I got lost in the 17 different points you seem to be trying to make, but I'll answer your first one: of course it is artificial market segmentation. Nvidia wants to sell hardware and exclusive software features help them do that. As they are making the software it's their right to do so, just as it is your right to not buy their products if you dislike the practice.
(Note: AMD doesn't create locked in software because it would lock out too many potential customers due to market share, not because it's more virtuous then Nvidia)
 
Yep -- https://gpuopen.com/fidelityfx-superresolution-2/


Perhaps. Adding something like FSR2 is no easier than adding DLSS (if anything it's a tad more fiddly) and if one's engine does provide the necessary buffers for the latter, then it's not going to handle FSR2 either (though the original FSR should be fine).

Despite what Nvidia has said, I should imagine that there is some incentive for a developer to implement DLSS, even if it just comes in the form of additional development support.

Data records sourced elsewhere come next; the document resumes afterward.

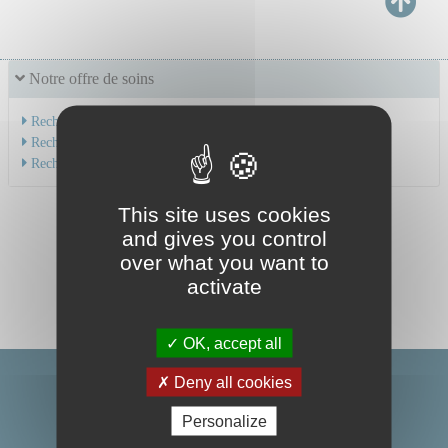
Notre offre de soins
Recherche par service
Recherche par spécialité
Recherche par médecin
This site uses cookies
and gives you control
over what you want to
activate
OK, accept all
Deny all cookies
Personalize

Thank you again, from what I understand now, the cost of implementing DLSS2 or FSR2 may be quite similar for game devs, maybe slightly higher for DLSS2. But, especially for PC games, will worth to implement DLSS2 due to higher market share of Nvidia videocards and also "better" quality. For games made for MS, Sony consoles and PC, FSR it is clearly worth to implement it and it is perhaps the 1st choice.
Even there is an irony, and sometimes funny to watch how this drama is unveiling, for the long term, these kind of exclusivity for one Hardware manufacturer or another, like Nvidia vs AMD, MS vs Sony, it is, or is becoming quite annoying for most gamers.